Meagan Kleine went from high school swimmer to U.S. Olympian in a scant 1 minute, 10.08 seconds.
She earned an Olympic team berth with a surprising runner-up finish to Anita Nall in the women's 100-meter breaststroke."I had the swim of my life and it came at the right time," Kleine said. "I didn't expect to (make the team). I'm overwhelmed."
America's female swimmers are dominating the Olympic trials with more record-breaking performances than their male counterparts.
Janet Evans tries to qualify for her second individual event today in the 800 freestyle, where she owns the world record and was gold medalist in the 1988 Olympics.
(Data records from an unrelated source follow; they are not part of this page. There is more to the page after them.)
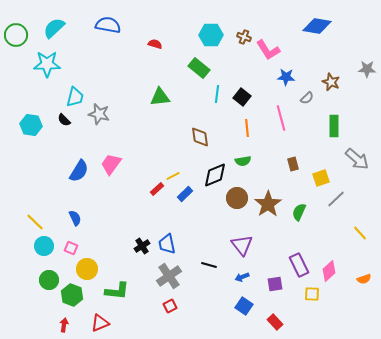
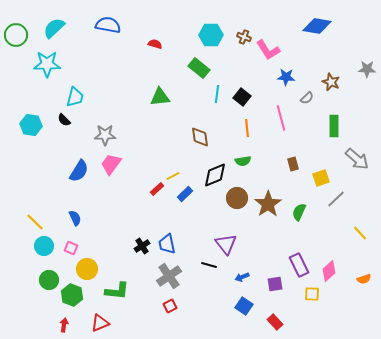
gray star at (99, 114): moved 6 px right, 21 px down; rotated 15 degrees counterclockwise
purple triangle at (242, 245): moved 16 px left, 1 px up
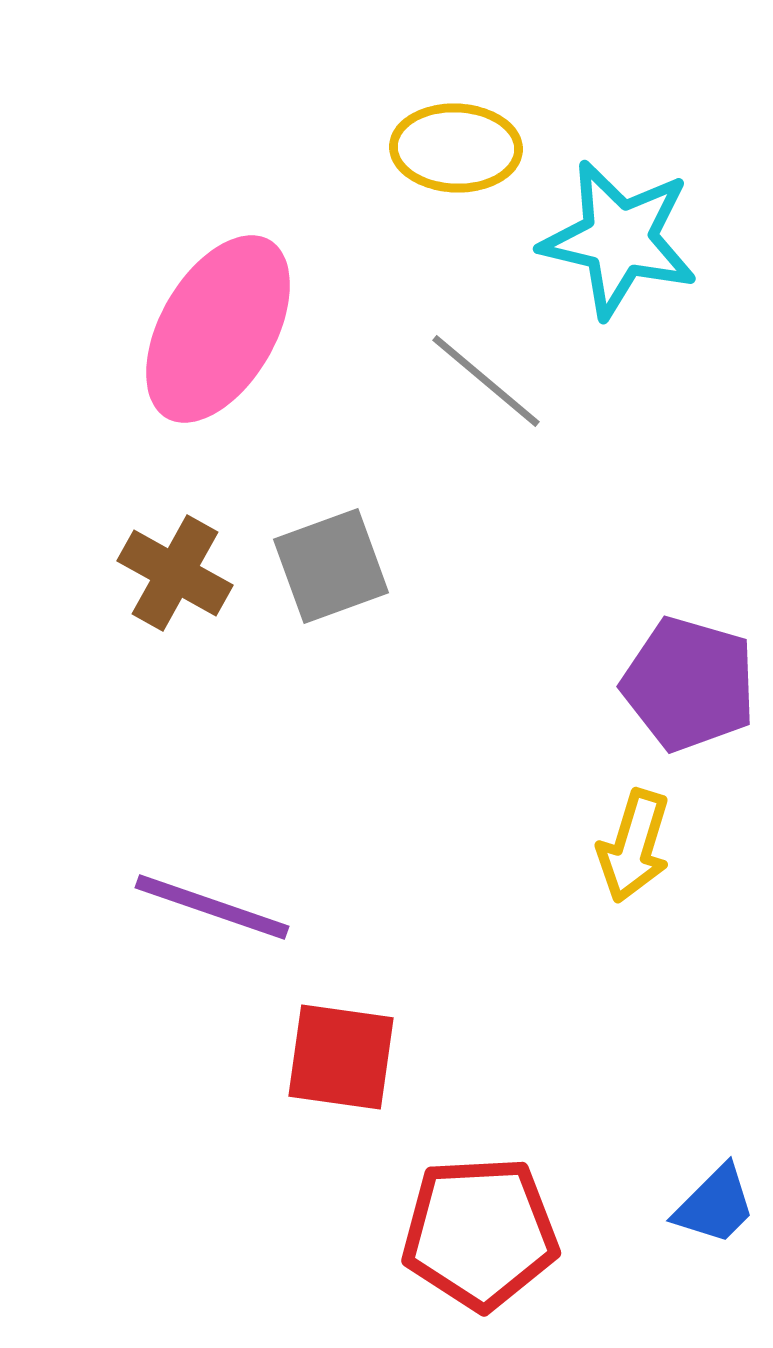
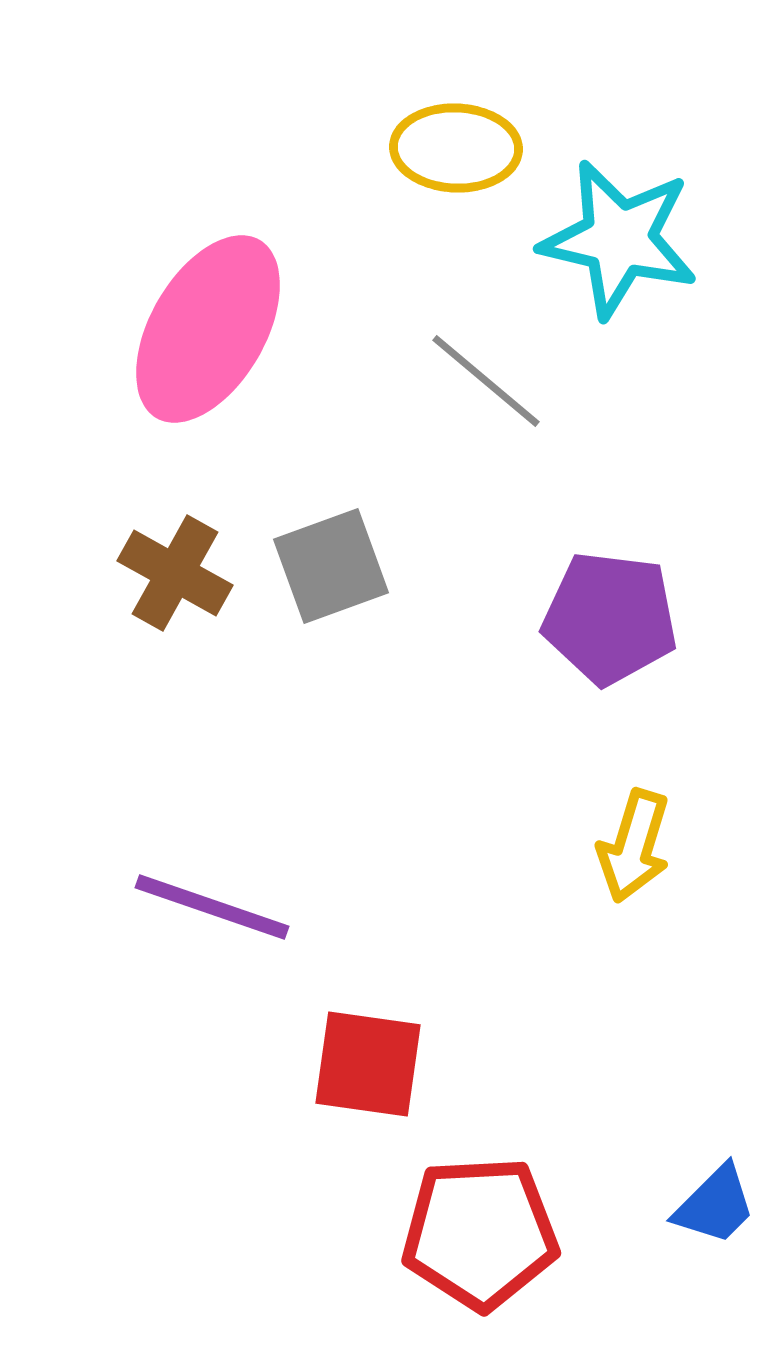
pink ellipse: moved 10 px left
purple pentagon: moved 79 px left, 66 px up; rotated 9 degrees counterclockwise
red square: moved 27 px right, 7 px down
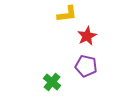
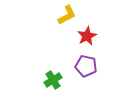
yellow L-shape: moved 1 px down; rotated 20 degrees counterclockwise
green cross: moved 1 px right, 2 px up; rotated 18 degrees clockwise
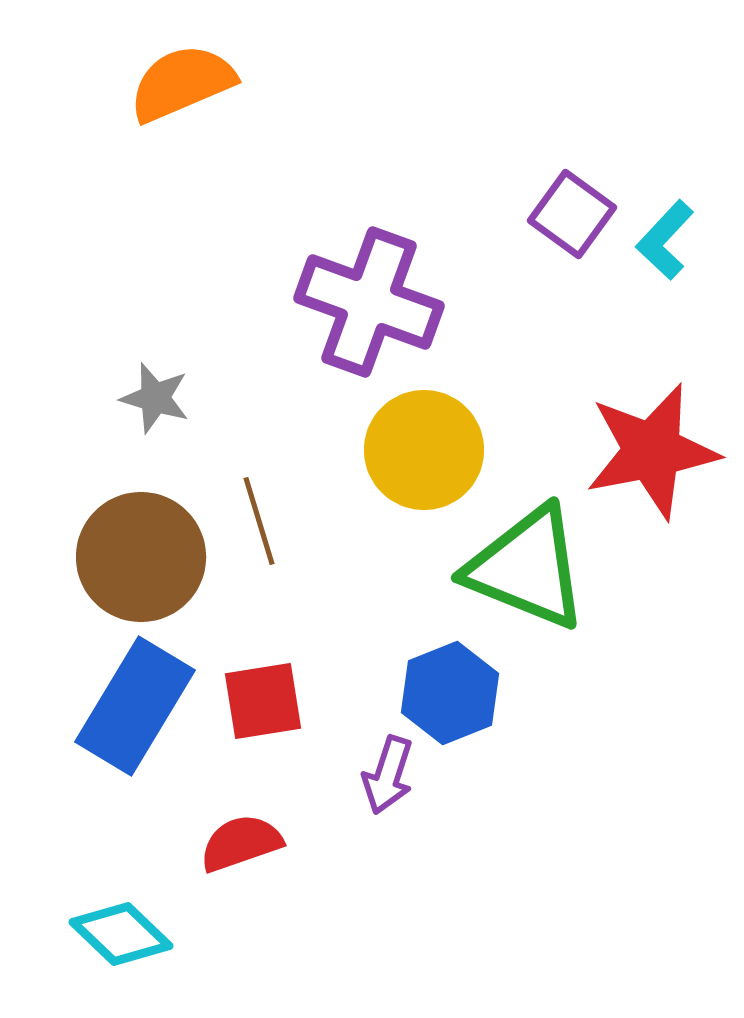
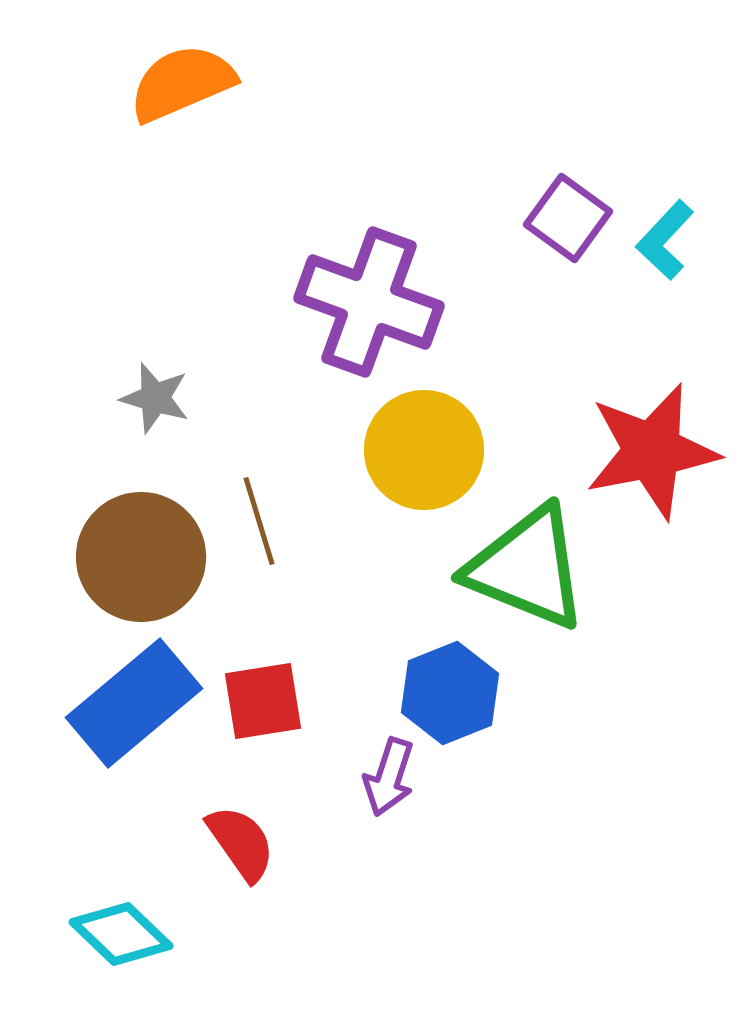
purple square: moved 4 px left, 4 px down
blue rectangle: moved 1 px left, 3 px up; rotated 19 degrees clockwise
purple arrow: moved 1 px right, 2 px down
red semicircle: rotated 74 degrees clockwise
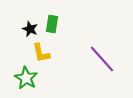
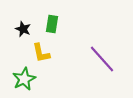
black star: moved 7 px left
green star: moved 2 px left, 1 px down; rotated 15 degrees clockwise
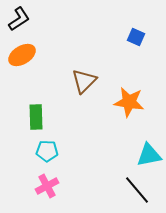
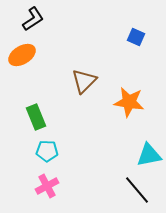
black L-shape: moved 14 px right
green rectangle: rotated 20 degrees counterclockwise
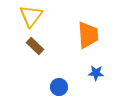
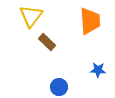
orange trapezoid: moved 2 px right, 14 px up
brown rectangle: moved 12 px right, 4 px up
blue star: moved 2 px right, 3 px up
Matt Biondi and Tom Jager renew their nine-year rivalry in the 50 freestyle preliminaries, while Melvin Stewart attempts to qualify in the 200 butterfly. He holds the world and American records in the event.
In the women's 100 breaststroke, Nall won in 1:09.29, the second fastest time ever by an American. She was third at the halfway point, then overtook American record holder Tracey McFarlane and Kelli King.
The top two finishers in each event qualify for the Summer Games in Barcelona.
Kleine, a 17-year-old from Lexington, Ky., finished sixth in the Wednesday morning preliminaries. At night, she was fifth after 50 meters in lane 7, where she couldn't see her competition.
When she reached the wall, she turned around to check the scoreboard.
"I've only dreamed of seeing a number one or two beside my name. It hasn't really hit me yet," she said.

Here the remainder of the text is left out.